There were no remains of clothing anywhere visible. The man must have been seized naked.
Gilliatt, attentively examining, began to remove the shells from the skeleton. What had this man been? The body was admirably dissected; it looked as if prepared for the study of anatomy; all the flesh was stripped; not a muscle remained; not a bone was missing. If Gilliatt had been learned in science, he might have demonstrated the fact. The periostea, denuded of their covering, were white and smooth, as if they had been polished. But for some green mould of sea-mosses here and there, they would have been like ivory.

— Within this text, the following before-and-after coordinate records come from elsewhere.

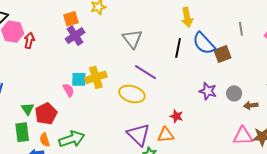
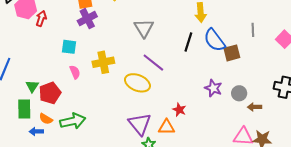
cyan square: (79, 79) -> (69, 47), moved
orange semicircle: (45, 140) -> (46, 119), turned -48

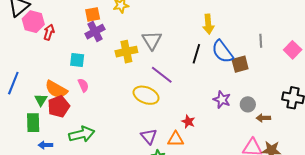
yellow cross: (103, 62) -> (126, 52), moved
orange semicircle: (46, 119) -> (56, 89), moved, size x1.6
purple triangle: (140, 124) -> (149, 136), size x0.7

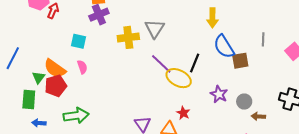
black line: (196, 54) -> (195, 63), moved
yellow ellipse: (146, 95) -> (179, 78), moved

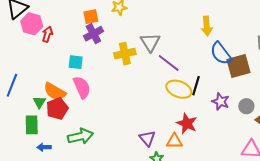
brown square: (240, 61) -> (239, 66), size x1.4
black line: (195, 63) -> (196, 86), moved
purple line: (161, 64) -> (169, 63), moved
pink semicircle: (82, 67) -> (82, 87), size x1.6
red star: (183, 113) -> (187, 123), size x1.5

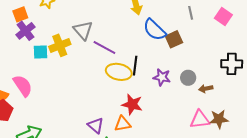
cyan square: (76, 62) -> (40, 52), moved
brown square: (239, 66) -> (174, 39), size x0.7

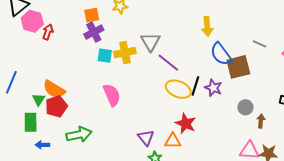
gray line: (191, 13) -> (259, 44), turned -64
brown square: (174, 39) -> (238, 67), size x1.4
purple star: (162, 77) -> (213, 88), moved
pink semicircle: (23, 86) -> (112, 95), moved
brown arrow: (206, 89) -> (261, 121), turned 96

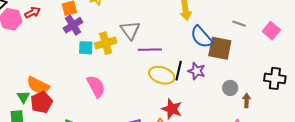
red arrow: (48, 32) -> (33, 12), moved, turned 49
purple line: (168, 63) -> (150, 50), turned -35
brown square: (238, 67) -> (220, 48), turned 30

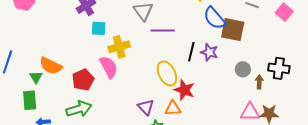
yellow cross: (106, 43) -> (119, 47), moved
yellow ellipse: (162, 75) -> (167, 73), moved, turned 45
black cross: (275, 78) -> (279, 68), moved
red pentagon: (42, 102) -> (83, 80), moved

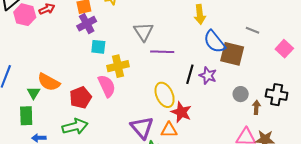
pink square: (284, 12) -> (284, 49), moved
purple triangle: (146, 107) -> (142, 128), size x1.4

The cartilaginous divisions were delicately inlaid and arranged. The tomb sometimes produces this dismal mosaic work.
The body was, as it were, interred under the heap of dead crabs. Gilliatt disinterred it.
Suddenly he stooped, and examined more closely.
He had perceived around the vertebral column a sort of belt.
It was a leathern girdle, which had evidently been worn buckled upon the waist of the man when alive.
The leather was moist; the buckle rusty.
Gilliatt pulled the girdle; the vertebra of the skeleton resisted, and he was compelled to break through them in order to remove it. A crust of small shells had begun to form upon it.
He felt it, and found a hard substance within, apparently of square form. It was useless to endeavour to unfasten the buckle, so he cut the leather with his knife.
The girdle contained a little iron box and some pieces of gold. Gilliatt counted twenty guineas.